Further complicating any discussion of extraditions, the senior official said, is that the militants' countries of origin are hesitant to accept them.
"Say we return Abu Ghaith to Kuwait," said the official. "It could spark a revolution. Half of Kuwait listens to his tapes in the car, but the Kuwaitis would either have to execute him or turn him over to the U.S. It's awkward."
Kuwait has revoked Abu Ghaith's citizenship. Diplomats said Al Qaeda -- and Abu Ghaith in particular -- were among the subjects discussed when Kuwait's information minister visited Iran last month.

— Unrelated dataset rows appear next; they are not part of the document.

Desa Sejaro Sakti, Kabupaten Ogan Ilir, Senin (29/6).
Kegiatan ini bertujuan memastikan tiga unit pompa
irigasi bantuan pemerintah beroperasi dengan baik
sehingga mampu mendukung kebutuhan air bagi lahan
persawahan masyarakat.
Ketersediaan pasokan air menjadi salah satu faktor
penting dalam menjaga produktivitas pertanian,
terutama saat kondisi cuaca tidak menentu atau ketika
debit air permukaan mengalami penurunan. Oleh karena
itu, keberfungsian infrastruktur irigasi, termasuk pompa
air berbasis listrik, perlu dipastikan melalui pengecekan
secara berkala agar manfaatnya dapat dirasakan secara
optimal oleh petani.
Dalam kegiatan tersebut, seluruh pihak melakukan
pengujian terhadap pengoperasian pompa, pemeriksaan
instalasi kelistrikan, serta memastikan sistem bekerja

Iran has also had high-level contacts with Saudi Arabia recently. The head of Iran's judiciary, Ayatollah Mahmoud Hashemi Shahroudi, traveled to Saudi Arabia this month; during the visit, unprecedented for an Iranian judiciary chief, Shahroudi met with nearly all of the kingdom's leadership, diplomats said.
And the Saudi foreign minister, Prince Saud al Faisal, visited Tehran last month, diplomats said, to talk about Iran's Al Qaeda detainees, particularly any Saudis among them.

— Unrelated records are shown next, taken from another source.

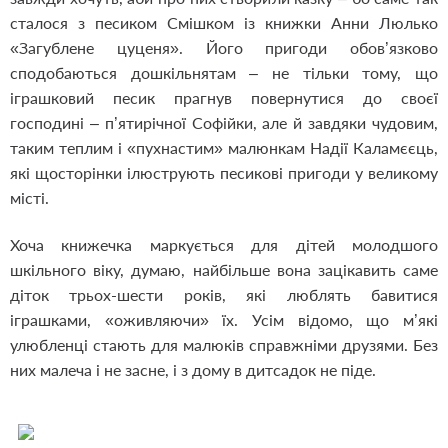
сталося з песиком Смішком із книжки Анни Люлько
«Загублене цуценя». Його пригоди обов’язково
сподобаються дошкільнятам – не тільки тому, що
іграшковий песик прагнув повернутися до своєї
господині – п’ятирічної Софійки, але й завдяки чудовим,
таким теплим і «пухнастим» малюнкам Надії Каламєєць,
які щосторінки ілюструють песикові пригоди у великому
місті.
Хоча книжечка маркується для дітей молодшого
шкільного віку, думаю, найбільше вона зацікавить саме
діток трьох-шести років, які люблять бавитися
іграшками, «оживляючи» їх. Усім відомо, що м’які
улюбленці стають для малюків справжніми друзями. Без
них малеча і не засне, і з дому в дитсадок не піде.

According to the senior Iranian official, optimism for a deal with Western governments was running high this spring, particularly before a suicide bombing in Saudi Arabia's capital, Riyadh, in May that killed nearly three dozen people and was blamed on Al Qaeda. Iranian hope for such a deal was bolstered when the U.S.-led coalition in Iraq rounded up and disarmed Moujahedeen Khalq members.
Iran's first step in any deal would have been to tell the West the identity of those it was holding; the hope on both sides was that this might have led to more substantive cooperation. The plan was scuppered at the last minute by a dispute among Iran's divided political factions over the terms of the bargain, the official said.